Among the main requirements of usual practice are these: that the depth of stretchers shall be from one to one and one-half times the rise of the course; that the length shall be not less than two times the rise; that for headers the least dimension shall be the rise, and the length 4 ft. to 5 ft. Sometimes headers are specified in each course, sometimes only in alternate courses. Whether headers occur in each or in alternate courses the spacing should be three or four (depending on length) stretchers between headers. The bond, namely, the distance along a horizontal joint between vertical joints on opposite sides of it, is usually specified to be not less than a certain amount, often 12 in., although this may properly vary with rise of course.

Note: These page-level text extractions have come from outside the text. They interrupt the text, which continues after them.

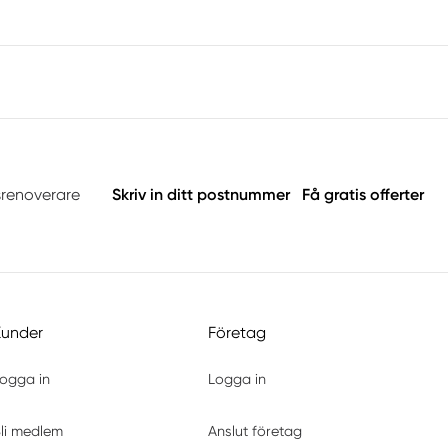
srenoverare
Skriv in ditt postnummer
Få gratis offerter
Kunder
Företag
ogga in
Logga in
li medlem
Anslut företag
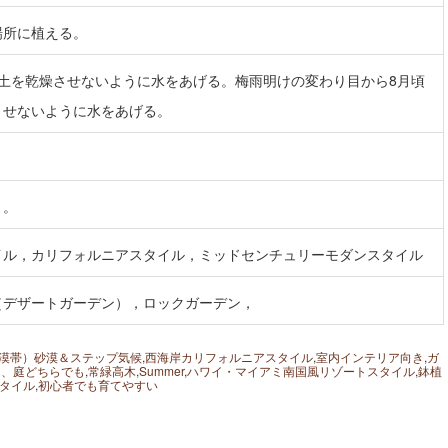
場所に植える。
は土を乾燥させないように水をあげる。梅雨明けの変わり目から8月頃
させないように水をあげる。
く。
イル，カリフォルニアスタイル，ミッドセンチュリーモダンスタイル
（デザートガーデン），ロックガーデン，
漠帯）砂漠＆ステップ気候
,
西海岸カリフォルニアスタイル
,
室内インテリア向き
,
ガ
内、庭どちらでも
,
常緑高木
,
Summer
,
ハワイ・マイアミ南国風リゾートスタイル
,
鉢植
タイル
,
初心者でも育てやすい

If the rise of the courses is not uniform throughout, appearance of the face as a whole requires that no course should be laid upon or over a course of less rise; also that the decrease in rise should be gradual and uniform. There may be other minor requirements some of which come within the usual understanding of masons and inspectors as to what constitutes "good practice" or "workmanlike manner." There are also many ways of wording clauses of specifications in order to secure work of the character outlined by the foregoing main requirements. For instance, we may specify that a certain percentage of the face area shall be headers. While each of these clauses may be admirable in itself, a combination of them should be scrutinized carefully to see that they do not conflict, or that they are not unnecessarily restrictive. In other words, in any specifications whatsoever, specify the desired standard with as few clauses as possible, and see that they do not conflict nor specify two things.
A case in point was the specification for the upstream face work of a recent important dam. Apparently all the clauses that occurred to the writer of the specification, each of them unobjectionable and often to be met with, had been so combined that if all had been literally and exactly observed, the builder would have been limited to two sizes of stone (a stretcher and a header) in the entire face. In reality the quality of work which the writer had in mind would have permitted quite a departure from such a standard. Such a combination of clauses leaves a prospective bidder in doubt as to how many and which clauses are to be enforced, and can but have a marked adverse effect upon the price bid. This is especially true when it is proposed to obtain the face stone from a still unopened quarry in connection with the dam.